Conventional Ziegler-Natta Catalysts based on Magnesium halide and titanium halide compounds have advantages of easy control of the morphology of polyolefin, however, when they are employed in the process of copolymerization, they tend to produce copolymers having broad compositional distribution, resulting in inadequate physical properties in impact strength, transparency, antiblocking, and in heat-sealing temperature. Metallocene catalysts have been developed which show excellent copolymerization properties such as impact strength, transparency, anti-blocking, and heat-sealing temperature. Recently, metallocene compounds with special substituents, which can control the electronic or steric environment of olefin polymerization, and the stereoregularity and molecular weight of polymer, have also been developed. But still they have several such disadvantages, when applied in a commercial plant, such as complicated synthetic steps, additional capital investments, the need to modify existing processes and poor processibility due to this narrow molecular weight distribution.
Meanwhile, several inventions have been made employing oxygen or heteroatom-bound chelated transition metal compounds, and they have attracted keen attention, because these compounds are easier to synthesize than metallocene compounds, and may be used as an alternative to metallocene compounds.
Japanese Laid-Open Patent Sho 63-191811 disclosed the chelated catalysts for ethylene and propylene polymerization, in which chlorides of titanium chloride compound are replaced by TBP ligand (6-tert butyl-4-methylphenoxy). With a methylaluminoxane (MAO) cocatalyst, it was reported, polymerization of ethylene and propylene with excellent activity and a high molecular weight (Mw=3,600,000) was possible.

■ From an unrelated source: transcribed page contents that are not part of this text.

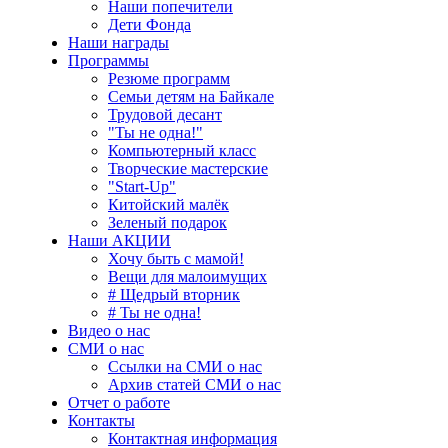
Наши попечители
Дети Фонда
Наши награды
Программы
Резюме программ
Семьи детям на Байкале
Трудовой десант
"Ты не одна!"
Компьютерный класс
Творческие мастерские
"Start-Up"
Китойский малёк
Зеленый подарок
Наши АКЦИИ
Хочу быть с мамой!
Вещи для малоимущих
# Щедрый вторник
# Ты не одна!
Видео о нас
СМИ о нас
Ссылки на СМИ о нас
Архив статей СМИ о нас
Отчет о работе
Контакты
Контактная информация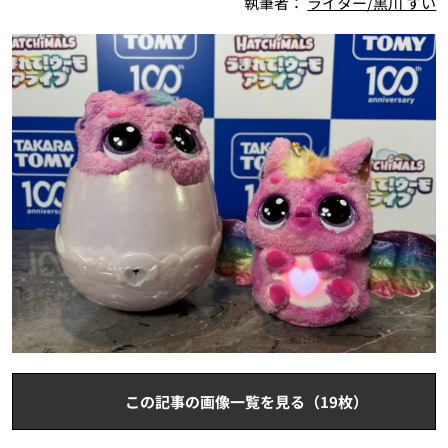
執筆者：
ライター/黒川 すい
この記事の画像一覧を見る（19枚）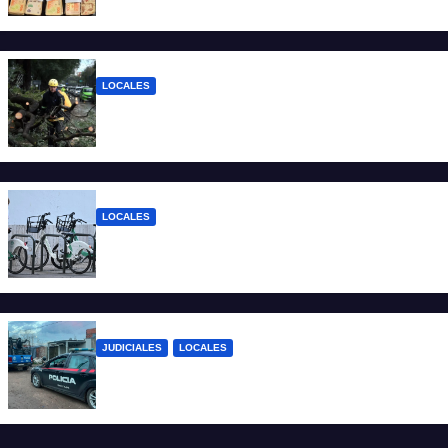
gramos de cocaína
LOCALES
El temporal dejó 59 reclamos en Santa Fe
y continúan los operativos municipales
LOCALES
Santa Fe: la bici pública ya supera los 670
mil viajes y suma nuevas estaciones
JUDICIALES
LOCALES
Detuvieron a un joven por tentativa de
homicidio en barrio 12 de Octubre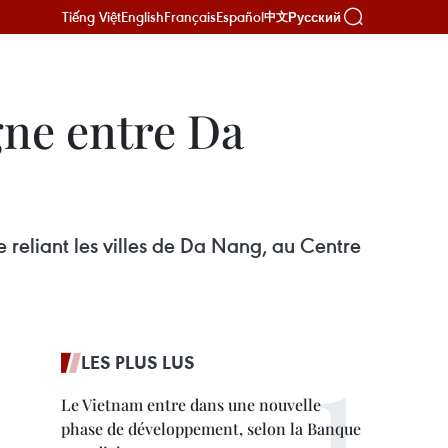
Tiếng Việt
English
Français
Español
Русский
中文
igne entre Da
 reliant les villes de Da Nang, au Centre
LES PLUS LUS
Le Vietnam entre dans une nouvelle
phase de développement, selon la Banque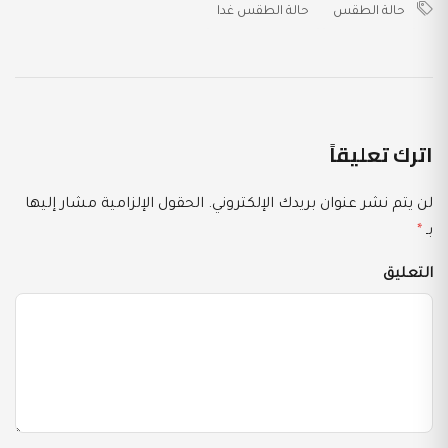
حالة الطقس
حالة الطقس غدا
اترك تعليقاً
لن يتم نشر عنوان بريدك الإلكتروني.
الحقول الإلزامية مشار إليها
بـ
*
التعليق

U.S. Pat. No. 5,134,104 to Sasati, et. al. reported chelate catalysts employing an amine substituted titanium halide compound, {(C.sub.8 C.sub.17).sub.2 NTiCl.sub.3 } and the results of olefin polymerization with these catalysts, while in J. Am. Chem. Soc., 117, 3008, catalysts using oxygen-bound chelated transition metal compounds which localize the coordination sphere of transition metal compounds were introduced. Also transition metal compounds chelated with phenoxy derivative ligands were reported in Japanese Laid-Open Patent Hei 6-340711 and EP 0606125A2, which, with MAO as cocatalyst, produced a high molecular weight polymer which has a narrow molecular weight distribution.
Recently, several transition metal compounds chelated with carbodiimide ligands have been publicized. Synthesis and characterization of titanium compounds containing carbodiimide ligands were reported in Organometallics 1996, 15,2627 and Chem. Commun. 1996, 2623, and chemistry of carbodiimide compounds was introduced in Coord. Chem. Rev. 1994, 137,403, Inorg. Chem. 1997, 36,501, and Inorg. Chem. 1996, 35,1423. Also, U.S. Pat. No. 5,502,128 to Flores, et. al. disclosed a homogeneous catalyst system employing transition metal compounds, carbodiimide ligand with MAO as cocatalyst.
However, the synthetic methods reported so far require additional separation procedures for lithium chloride or complicated synthetic routes to prepare pure carbodiimide compounds, and these catalyst systems, being homogeneous catalyst systems, still require the expensive MAO as a cocatalyst to polymerize olefin, and the copolymerization properties of these compounds have never been reported. Nor has there been reported an example of heterogeneous catalyst systems employing transition metal compounds chelated with carbodiimide ligands, which can control the morphology of polymer.